_About this exercise_: Every line from the one with "Business (675, 607)" to the one with "Communication (700, 688)", including those two, is to be copied exactly; all other lines of the entries below are left out.
BEGIN Material provided
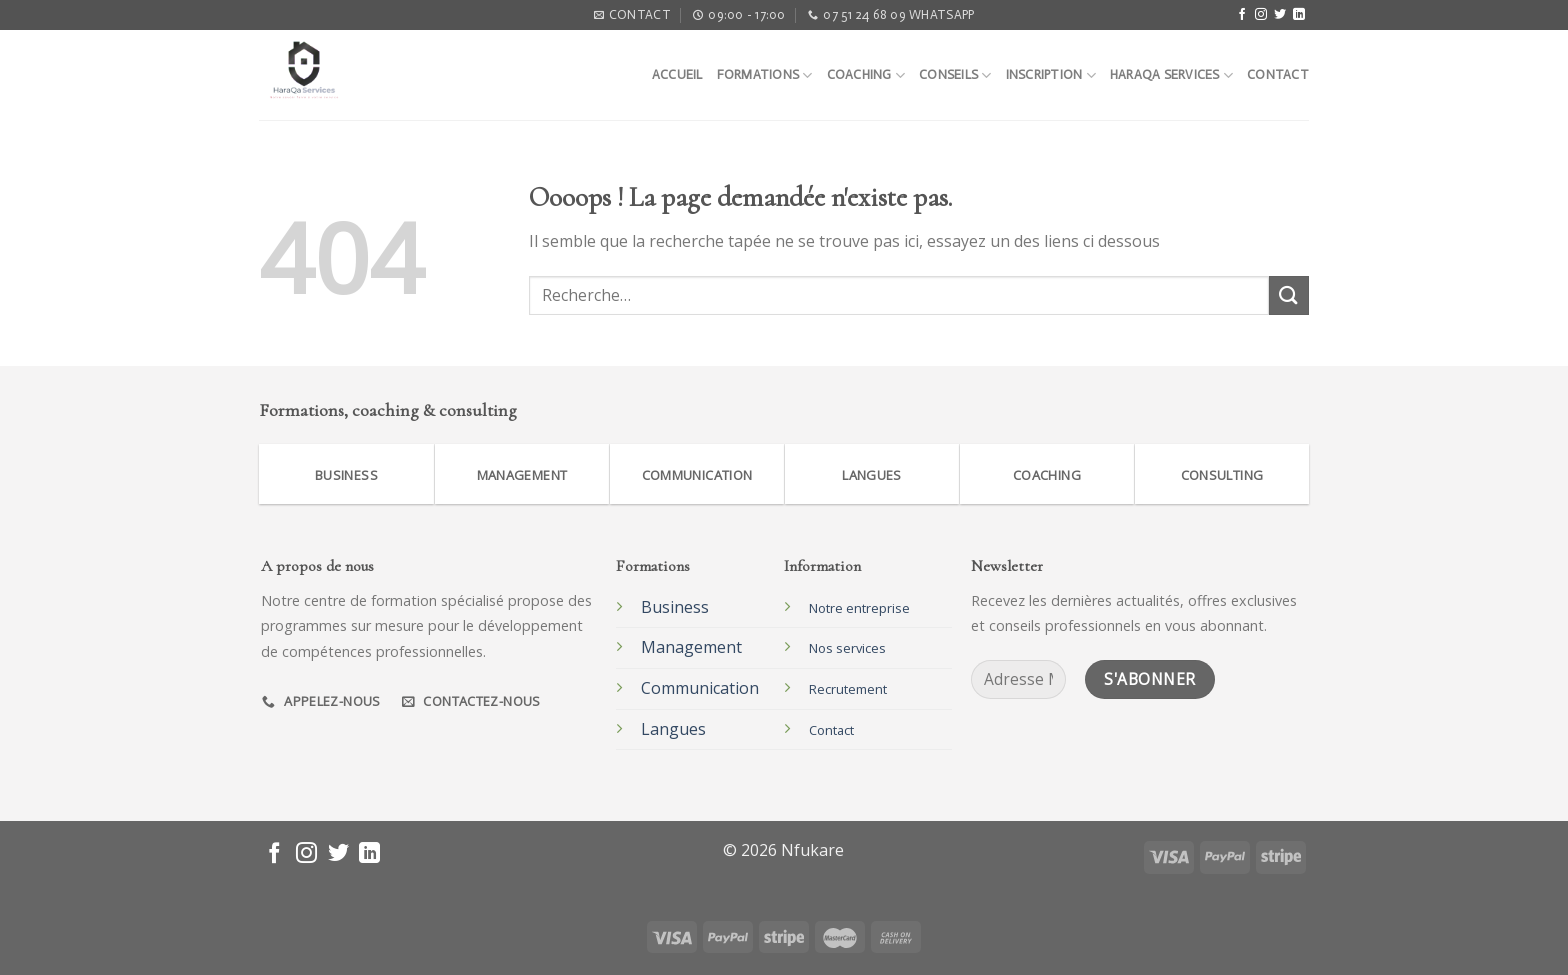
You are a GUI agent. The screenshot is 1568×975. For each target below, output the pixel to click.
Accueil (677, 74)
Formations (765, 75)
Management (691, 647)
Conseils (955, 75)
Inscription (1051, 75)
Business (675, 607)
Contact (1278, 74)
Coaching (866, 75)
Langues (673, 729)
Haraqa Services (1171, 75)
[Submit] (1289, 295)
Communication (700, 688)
END Material provided
BEGIN Material provided
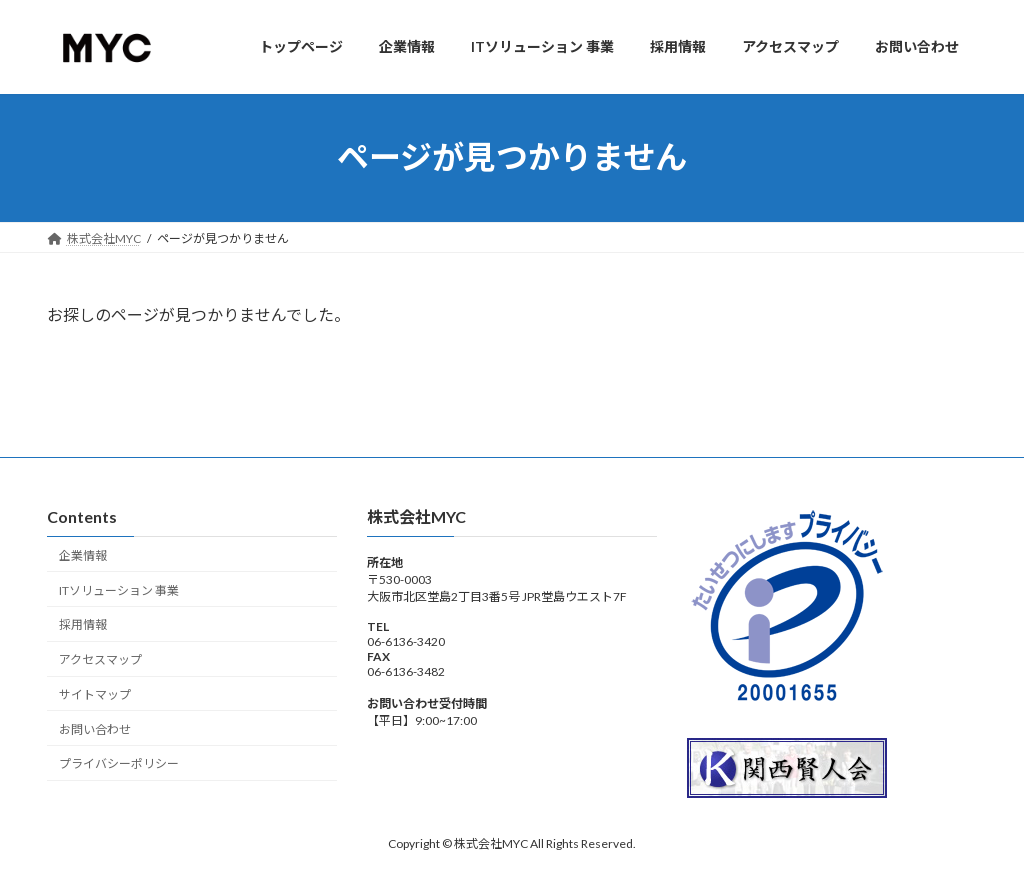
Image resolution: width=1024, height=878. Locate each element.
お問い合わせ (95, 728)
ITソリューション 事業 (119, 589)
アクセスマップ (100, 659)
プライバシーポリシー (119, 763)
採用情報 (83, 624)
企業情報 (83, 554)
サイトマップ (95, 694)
END Material provided
_Answer below_:
Business (675, 607)
Contact (1278, 74)
Coaching (866, 75)
Langues (673, 729)
Haraqa Services (1171, 75)
[Submit] (1289, 295)
Communication (700, 688)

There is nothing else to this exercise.